Adobe’s December patch for Flash Player fixes the most security bugs in a single update this year and comes just week after it announced a new HTML5 video player for desktop browsers and Animate CC for HTML5 content development will arrive next year as it ushers out Flash.
Assuming it’s not forced to issue an emergency patches between now and January 1, 2016 this should be Adobe’s last patch for 2015.
Adobe is recommending Windows, Mac, Linux and Chrome users to apply the latest update, rating the fixes a top priority.
“These updates address critical vulnerabilities that could potentially allow an attacker to take control of the affected system,” it noted.
Despite the number of flaws and sizeable list of credits to security researchers who reported them, Adobe said it was not aware of any exploits in the wild for the bugs.
The newly updated version of Flash for Windows, Mac and Google’s Chrome browser is 22.214.171.124. Prior versions for these platforms are vulnerable. Flash for Chrome, Microsoft Edge and Internet Explorer for Windows 10 will be automatically updated. Adobe has published installation instructions for other platforms on its support pages.
A researcher from Google’s Project Zero security team, Natalie Silvanovich, is credited with reporting 20 of the bugs in this month’s patch. Yuki Chen of Qihoo 360’s Vulcan Team reported 29 of the bugs.
Apple also released iOS 9.2 on Tuesday, bringing a numerous feature updates and 49 security fixes. It also released OS X 10.11.2, Safari 9.0.2, watchOS 2.1 and tvOS 9.1, with a host of security fixes in these updates.
iOS 9.2 includes a fix for a Siri bug, which allowed a person with physical access to an iPhone to read content that shouldn’t be displayed on the lock screen.

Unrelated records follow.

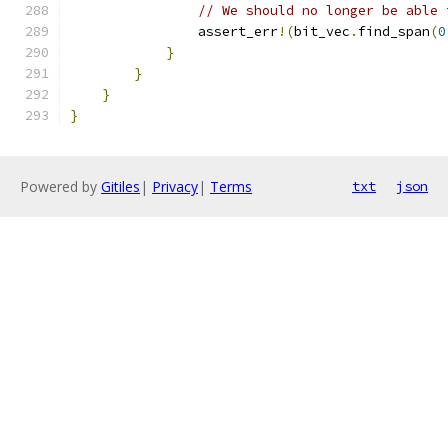
// We should no longer be able 
                assert_err
!(
bit_vec
.
find_span
(
0
}
}
}
}
Powered by
Gitiles
|
Privacy
|
Terms
txt
json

There are a number of other sensitive bugs addressed in iOS 9.2, which should give users reason to install the update. For example, a bug in the way iOS handled SSL handshakes could allow a remote attacker to crash an app or execute malicious code. Another bug posed a threat to trusted apps stored in Keychain, which could be exploited by a malicious app due to an issue in the validation of Keychain ‘access control lists’.
Yet another bug in the way iOS handles iWork files could let an attacker take over the device by having the target open a maliciously crafted iWork file.
Finally, Apple fixed a three iOS bugs that credited to Chinese jailbreaking team PanguTeam.
What’s not known is whether Apple has found and fixed any of the bugs that exploit broker Zerodium claimed to have paid $1 million to an unnamed hacking team for a remote browser-based exploit. The company said at the time it was effective against iOS 9.1 and the iOS 9.2 beta.